Only 1.2% of .org domains have adequate phishing protection

Only 1.2% of .org domains have adequate phishing protection

Only 1.2% of .org domains globally have implemented measures to prevent email phishing, spoofing and ransomware attacks. This figure rises to only 20% among the top 100 US non-profits .org domains by traffic.

New research from email security provider, EasyDMARC, reviewed a dataset of 9,935,024 verified .org email domains. EasyDMARC found that only 376,497 (3.8%) domains had implemented the Domain-based Message Authentication, Reporting and Conformance (DMARC) security standard. 

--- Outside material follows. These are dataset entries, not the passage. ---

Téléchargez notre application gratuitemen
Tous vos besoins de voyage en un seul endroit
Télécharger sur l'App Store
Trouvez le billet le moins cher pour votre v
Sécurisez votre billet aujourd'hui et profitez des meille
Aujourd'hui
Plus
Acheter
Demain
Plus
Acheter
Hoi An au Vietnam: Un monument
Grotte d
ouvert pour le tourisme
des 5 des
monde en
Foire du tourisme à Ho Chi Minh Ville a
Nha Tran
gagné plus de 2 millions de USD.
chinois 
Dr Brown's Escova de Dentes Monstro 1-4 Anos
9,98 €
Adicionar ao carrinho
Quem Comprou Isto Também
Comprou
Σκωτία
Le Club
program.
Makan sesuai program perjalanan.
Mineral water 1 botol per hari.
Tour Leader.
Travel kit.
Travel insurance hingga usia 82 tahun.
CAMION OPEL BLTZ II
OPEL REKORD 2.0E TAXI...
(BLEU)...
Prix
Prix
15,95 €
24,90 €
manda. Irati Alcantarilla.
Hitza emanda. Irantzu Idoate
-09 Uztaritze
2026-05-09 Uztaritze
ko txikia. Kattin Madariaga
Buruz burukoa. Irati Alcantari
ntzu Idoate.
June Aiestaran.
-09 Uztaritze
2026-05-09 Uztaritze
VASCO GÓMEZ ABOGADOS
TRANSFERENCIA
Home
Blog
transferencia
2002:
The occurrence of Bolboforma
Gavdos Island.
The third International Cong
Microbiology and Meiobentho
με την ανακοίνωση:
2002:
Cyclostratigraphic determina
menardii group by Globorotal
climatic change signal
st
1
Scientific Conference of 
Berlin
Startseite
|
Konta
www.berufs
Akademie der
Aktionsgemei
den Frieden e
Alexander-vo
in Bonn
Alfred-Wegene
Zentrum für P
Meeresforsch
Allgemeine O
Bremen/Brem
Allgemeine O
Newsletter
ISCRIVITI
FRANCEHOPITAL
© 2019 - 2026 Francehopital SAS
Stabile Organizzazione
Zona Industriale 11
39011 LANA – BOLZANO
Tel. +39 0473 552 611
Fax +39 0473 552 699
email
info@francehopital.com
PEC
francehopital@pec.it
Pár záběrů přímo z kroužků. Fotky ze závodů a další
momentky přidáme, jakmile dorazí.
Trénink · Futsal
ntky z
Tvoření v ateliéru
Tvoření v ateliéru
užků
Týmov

The DMARC standard enables the automatic flagging and removal of receiving emails which are impersonating senders’ domains, which is a crucial way to prevent outbound phishing and spoofing attempts. Despite the standard being over a decade old, this research indicates a widespread under-adoption of the standard among non-profits.

The research also signals a failure by the global non-profit sector to adequately configure DMARC when implemented. Among the small minority of the global .org domains tested that employ DMARC, 171,486 (45.6%) had incorrectly configured it. As a result, these organisations lacked visibility into any impersonating emails they received or blocked. Globally among non-profit domains using DMARC, only 121,290 (32.2%) had implemented a ‘reject’ policy that automatically rejected emails impersonating a legitimate domain. Most domains employing DMARC had configured it to do nothing about impersonating emails, with 218,777 (58.1%) domains having no policy. A total of 55,281 (14.7%) had configured DMARC to send impersonating emails into quarantine.